● **TASK INSTRUCTIONS**
Copy out, exactly as written, only the line containing "uni mannheim dates" and the lines after it through the end of the records.

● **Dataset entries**
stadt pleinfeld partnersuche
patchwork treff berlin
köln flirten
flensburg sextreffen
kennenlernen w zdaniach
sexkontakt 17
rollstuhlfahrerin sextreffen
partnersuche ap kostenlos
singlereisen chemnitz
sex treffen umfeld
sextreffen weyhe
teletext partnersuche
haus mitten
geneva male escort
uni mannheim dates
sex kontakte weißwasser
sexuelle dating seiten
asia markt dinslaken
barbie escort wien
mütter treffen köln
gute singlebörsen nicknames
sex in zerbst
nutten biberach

● **ANSWER TO THE PROBLEM**
uni mannheim dates
sex kontakte weißwasser
sexuelle dating seiten
asia markt dinslaken
barbie escort wien
mütter treffen köln
gute singlebörsen nicknames
sex in zerbst
nutten biberach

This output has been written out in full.